For as long as I have known him, Dennis has clearly broadcast his modus operandi. When he speaks to a Reform audience, he criticizes Reform; Conservative audience can expect a critique of Conservatism. Orthodoxy gets the same treatment.

Not all Orthodox communities are comfortable with outsiders offering their suggestions about what they are doing wrong. The OU thought about it, and decided that hearing criticism – taking it to heart if it was accurate, rejecting it if it was not – would be a positive experience, not a negative one. I think it was a wise move, although clearly not appropriate for every audience.

Coming into the debate, my guess was that Dennis would stay away from ideological issues, and primarily focus on one of his pet peeves about Orthodoxy – what he sees as its shirking its responsibility to the rest of humanity. First mistake. While he did take aim at our insularity, he spent more time going after parts of halacha that he took strong exception to. He placed at least equal emphasis on the parts of Orthodoxy that he admired (he grew up Modern Orthodox, and his oldest son David is completely observant and learning in YU), and underscored that he shared with Orthodoxy a belief in the Divinity of the Torah – the single factor he considers to be the most important guarantor of the values he cherishes the most, and that are at the core of American greatness.

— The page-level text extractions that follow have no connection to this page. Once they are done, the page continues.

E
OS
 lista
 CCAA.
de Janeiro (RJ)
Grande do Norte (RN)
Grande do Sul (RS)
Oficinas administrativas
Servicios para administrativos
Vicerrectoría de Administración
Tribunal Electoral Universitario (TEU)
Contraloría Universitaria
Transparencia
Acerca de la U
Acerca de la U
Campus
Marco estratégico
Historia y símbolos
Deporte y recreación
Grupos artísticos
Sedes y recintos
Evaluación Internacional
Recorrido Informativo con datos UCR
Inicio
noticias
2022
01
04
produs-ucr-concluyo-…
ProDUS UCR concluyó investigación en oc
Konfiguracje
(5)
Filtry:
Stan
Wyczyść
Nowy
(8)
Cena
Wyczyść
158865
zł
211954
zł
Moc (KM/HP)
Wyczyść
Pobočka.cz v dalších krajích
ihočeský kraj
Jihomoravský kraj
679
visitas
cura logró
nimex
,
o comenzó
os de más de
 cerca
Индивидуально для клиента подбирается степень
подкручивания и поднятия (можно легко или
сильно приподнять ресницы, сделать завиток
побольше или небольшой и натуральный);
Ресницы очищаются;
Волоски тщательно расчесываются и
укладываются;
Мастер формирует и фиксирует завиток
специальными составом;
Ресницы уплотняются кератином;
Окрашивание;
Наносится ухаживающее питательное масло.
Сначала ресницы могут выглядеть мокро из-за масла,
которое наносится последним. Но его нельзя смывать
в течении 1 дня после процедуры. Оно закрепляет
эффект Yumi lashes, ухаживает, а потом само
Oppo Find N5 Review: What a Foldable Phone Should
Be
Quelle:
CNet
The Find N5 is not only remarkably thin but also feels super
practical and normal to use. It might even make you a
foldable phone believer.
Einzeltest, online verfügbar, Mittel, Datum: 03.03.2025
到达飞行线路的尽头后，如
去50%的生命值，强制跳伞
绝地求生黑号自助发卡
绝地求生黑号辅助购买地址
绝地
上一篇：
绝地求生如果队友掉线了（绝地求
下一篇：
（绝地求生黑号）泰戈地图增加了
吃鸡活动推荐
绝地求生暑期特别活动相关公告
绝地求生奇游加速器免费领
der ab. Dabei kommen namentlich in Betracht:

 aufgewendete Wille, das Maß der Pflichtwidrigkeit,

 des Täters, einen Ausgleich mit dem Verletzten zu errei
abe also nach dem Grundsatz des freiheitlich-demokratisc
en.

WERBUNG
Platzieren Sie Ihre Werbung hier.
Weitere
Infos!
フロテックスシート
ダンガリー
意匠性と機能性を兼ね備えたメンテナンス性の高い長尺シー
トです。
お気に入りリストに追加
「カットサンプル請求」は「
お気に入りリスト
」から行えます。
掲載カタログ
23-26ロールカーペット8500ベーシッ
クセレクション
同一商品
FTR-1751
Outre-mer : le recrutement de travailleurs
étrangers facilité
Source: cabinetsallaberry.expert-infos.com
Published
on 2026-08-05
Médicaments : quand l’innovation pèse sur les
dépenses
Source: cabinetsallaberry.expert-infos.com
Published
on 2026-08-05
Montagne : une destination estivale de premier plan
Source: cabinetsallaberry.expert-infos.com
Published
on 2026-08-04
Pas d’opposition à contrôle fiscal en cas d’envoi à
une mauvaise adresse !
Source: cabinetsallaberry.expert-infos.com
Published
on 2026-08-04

He cited example after example of halachic areas he thought problematic. I hesitate to publicize on this blog what are essentially blows at the very heart of our mesorah (tradition). The casual reader may not appreciate it. [For those really interested, you can find a copy of the presentation minus the first minute or so at The server will automatically delete the file after one month.]In responding, I had my work cut out for me. I tried to get as much as I could into the time I had, and to match humor with humor. Only the audience can tell whether I succeeded.

Most important was that there was no real need to educate the audience, but simply to defend kavod HaTorah. I don’t believe that anyone in the audience was really moved by the specific arguments, because they recognized that those arguments struck at the heart of what halacha tries to accomplish, and they had enough confidence in it to withstanding the attacks. They may not have known how to satisfactorily explain each example, but they knew that the answers were there for the asking. In that sense, I think people walked away with the confidence that they had heard what a respected and intelligent critic had to say, and it didn’t sway them.

Dennis did make one point that I feel more comfortable sharing, and that is worthwhile pondering. Owning up to what he saw as certain tensions between mainstream Orthodoxy and Chabad, he nonetheless sang the virtues of the latter. In particular, he contrasted what he saw as different kiruv styles between the communities.

He argued that Chabad was so successful because the greatest motivation for their work was unqualified love for every Jew. Outside of Chabad, he thought, kiruv workers were far more focused on results – more mitzvah performance – than on the person.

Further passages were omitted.